Everyone on Lemmy either says one of two things when any console news is posted:
On the second point, you are right. You are trading licensing games from Sony or MS to licensing games from Gabe and his yachts.
People have a hard on for steam though so they give it a pass for everything.
DRM on Steam is a choice made by the game publishers selling on Steam
The difference being that some Steam games are DRM free, so de facto you do have full ownership of what you buy (just like with GOG), as long you have a copy for the files.
most people just wanna play games man
I did a quick search on how many PlayStation Plus subscribers there are, and according to one site as of March 2023 there were 47M worldwide.
So just a small community.
(47m/8b) × 100 = 0.5875% of the world. Those numbers are likely total accounts as well and nowhere near the real active users. I bet many of these are also systems with multiple users or users with multiple accounts. Reported numbers are usually unverified and inflating them as much as possible is in the best interest of Sony on may fronts.

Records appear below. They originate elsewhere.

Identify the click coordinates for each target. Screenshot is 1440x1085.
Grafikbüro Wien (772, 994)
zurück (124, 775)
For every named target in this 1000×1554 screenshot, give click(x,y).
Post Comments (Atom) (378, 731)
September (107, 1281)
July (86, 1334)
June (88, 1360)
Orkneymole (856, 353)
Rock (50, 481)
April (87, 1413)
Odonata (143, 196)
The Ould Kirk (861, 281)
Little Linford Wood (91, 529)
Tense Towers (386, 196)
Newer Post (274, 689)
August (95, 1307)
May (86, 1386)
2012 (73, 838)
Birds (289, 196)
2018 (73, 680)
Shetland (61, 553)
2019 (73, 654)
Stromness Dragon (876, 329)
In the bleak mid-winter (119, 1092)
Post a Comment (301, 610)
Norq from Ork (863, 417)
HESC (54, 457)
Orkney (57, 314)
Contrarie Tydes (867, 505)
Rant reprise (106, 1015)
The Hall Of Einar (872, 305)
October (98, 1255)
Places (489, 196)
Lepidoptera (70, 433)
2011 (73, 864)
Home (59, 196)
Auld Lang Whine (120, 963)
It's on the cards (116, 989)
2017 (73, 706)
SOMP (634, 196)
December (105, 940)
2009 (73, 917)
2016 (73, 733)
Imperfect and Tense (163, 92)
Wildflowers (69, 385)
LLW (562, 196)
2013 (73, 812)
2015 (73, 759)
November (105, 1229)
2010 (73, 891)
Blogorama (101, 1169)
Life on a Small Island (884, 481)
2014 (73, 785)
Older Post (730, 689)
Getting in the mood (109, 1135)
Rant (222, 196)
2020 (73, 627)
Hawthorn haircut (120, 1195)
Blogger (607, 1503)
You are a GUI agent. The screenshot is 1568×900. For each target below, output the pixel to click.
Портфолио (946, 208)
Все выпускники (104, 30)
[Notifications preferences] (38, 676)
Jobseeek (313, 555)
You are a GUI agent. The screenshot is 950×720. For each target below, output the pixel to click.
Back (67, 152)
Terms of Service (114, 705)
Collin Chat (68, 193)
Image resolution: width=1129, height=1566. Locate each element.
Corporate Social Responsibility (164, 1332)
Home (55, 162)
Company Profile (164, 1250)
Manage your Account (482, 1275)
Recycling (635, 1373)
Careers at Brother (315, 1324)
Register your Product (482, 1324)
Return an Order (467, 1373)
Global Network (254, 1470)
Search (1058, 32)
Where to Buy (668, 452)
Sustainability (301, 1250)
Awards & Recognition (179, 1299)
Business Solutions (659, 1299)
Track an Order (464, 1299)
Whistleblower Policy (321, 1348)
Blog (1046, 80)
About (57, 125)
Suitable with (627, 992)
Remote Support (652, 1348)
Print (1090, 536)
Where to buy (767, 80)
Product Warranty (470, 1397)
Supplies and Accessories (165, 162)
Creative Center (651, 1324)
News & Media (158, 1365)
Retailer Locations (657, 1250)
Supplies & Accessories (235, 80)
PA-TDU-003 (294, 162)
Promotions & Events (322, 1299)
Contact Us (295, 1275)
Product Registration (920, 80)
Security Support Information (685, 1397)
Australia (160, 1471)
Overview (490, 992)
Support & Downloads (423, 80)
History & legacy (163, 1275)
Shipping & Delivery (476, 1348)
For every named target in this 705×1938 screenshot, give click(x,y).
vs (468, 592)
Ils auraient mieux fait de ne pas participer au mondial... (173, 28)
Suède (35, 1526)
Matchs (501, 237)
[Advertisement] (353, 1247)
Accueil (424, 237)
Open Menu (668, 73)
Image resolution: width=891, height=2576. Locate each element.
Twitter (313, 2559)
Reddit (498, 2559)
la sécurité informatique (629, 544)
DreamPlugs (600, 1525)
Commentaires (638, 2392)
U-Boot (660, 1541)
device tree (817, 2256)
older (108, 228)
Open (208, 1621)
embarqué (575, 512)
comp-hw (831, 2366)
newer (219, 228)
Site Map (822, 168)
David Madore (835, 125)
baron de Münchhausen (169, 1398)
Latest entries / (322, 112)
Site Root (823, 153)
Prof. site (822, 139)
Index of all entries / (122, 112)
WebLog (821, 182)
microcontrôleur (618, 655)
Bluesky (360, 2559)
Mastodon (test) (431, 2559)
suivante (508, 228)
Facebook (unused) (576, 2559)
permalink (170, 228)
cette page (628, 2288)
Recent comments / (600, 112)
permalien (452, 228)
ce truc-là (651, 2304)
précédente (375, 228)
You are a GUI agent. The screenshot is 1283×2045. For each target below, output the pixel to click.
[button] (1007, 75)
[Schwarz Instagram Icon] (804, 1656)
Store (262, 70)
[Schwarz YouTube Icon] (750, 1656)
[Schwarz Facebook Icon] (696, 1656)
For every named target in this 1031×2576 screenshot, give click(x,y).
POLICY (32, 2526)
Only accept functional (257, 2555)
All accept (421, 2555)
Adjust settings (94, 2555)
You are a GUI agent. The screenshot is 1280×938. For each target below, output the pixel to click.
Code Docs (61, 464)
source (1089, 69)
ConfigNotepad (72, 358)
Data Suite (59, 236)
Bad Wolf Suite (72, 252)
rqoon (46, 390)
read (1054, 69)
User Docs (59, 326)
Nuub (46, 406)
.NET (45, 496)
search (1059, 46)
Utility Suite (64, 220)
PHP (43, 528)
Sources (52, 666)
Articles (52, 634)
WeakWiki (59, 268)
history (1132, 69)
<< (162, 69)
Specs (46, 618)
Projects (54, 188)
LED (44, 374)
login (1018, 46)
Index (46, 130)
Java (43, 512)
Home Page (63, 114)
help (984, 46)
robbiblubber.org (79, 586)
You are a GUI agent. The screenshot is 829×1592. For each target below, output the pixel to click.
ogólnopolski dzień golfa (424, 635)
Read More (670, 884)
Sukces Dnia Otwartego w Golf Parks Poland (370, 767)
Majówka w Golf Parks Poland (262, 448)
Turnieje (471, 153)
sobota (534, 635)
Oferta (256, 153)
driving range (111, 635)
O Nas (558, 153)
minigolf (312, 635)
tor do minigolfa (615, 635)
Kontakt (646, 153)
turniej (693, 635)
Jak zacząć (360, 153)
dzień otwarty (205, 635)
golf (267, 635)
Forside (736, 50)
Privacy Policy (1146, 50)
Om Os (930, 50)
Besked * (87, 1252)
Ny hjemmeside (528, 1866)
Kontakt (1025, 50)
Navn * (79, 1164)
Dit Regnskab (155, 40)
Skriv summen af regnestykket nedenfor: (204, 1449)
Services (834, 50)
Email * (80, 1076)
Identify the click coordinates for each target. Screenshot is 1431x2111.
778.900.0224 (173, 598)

It is neither here nor there. I used to love the first few generations of PS stuff, but I really see no reason for consoles like these any more. I owned everything I played back then. I find it rather pathetic that my right to own has been stolen.
I’m presently taking a snack break from Cataclysm DDA after tracking down foods with better iron content in the game. Under that I have a bash script and Emacs running with my mods to the game. I’ve been playing all afternoon and making little odds and ends for the game. Sorry if my perspective from a non dystopian space rubs the wrong way. What I’m doing isn’t for everyone, but if everyone had some better self control and the character to stand up for themselves, you will find that you get your rights back from these asshats, or you will get them from the next generation of platforms that rise from the ashes. The only terms that actually matter are the ones you’re willing to put money into. I back up that statement. I’m on a 12th gen Intel with 16 GB GPU. I would be playing AAA titles but there are no game manufacturers. I don’t care if I’m the only person unwilling to adopt feudalism and serve some tyrant overlord on their yacht. So be it.
Ok.
Yeah, you’re just flat wrong. MAYBE GoG has the least worst licensing around. A decent number of titles I’ve seen on there don’t have DRM. Also itch.io and direct patreon/kickstarter purchases too. Any other platform, and unless specifically stated, you are just borrowing the game until they decide otherwise.
He’ll, even physical purchases don’t guarantee a game forever, the publisher or dev may turn off a server that just straight kills it.
Which games on GOG do you think have DRM? GOG’s whole deal is they sell DRM-free games.
I just didn’t want to make a blanket statement since I didn’t know if it was every title or not.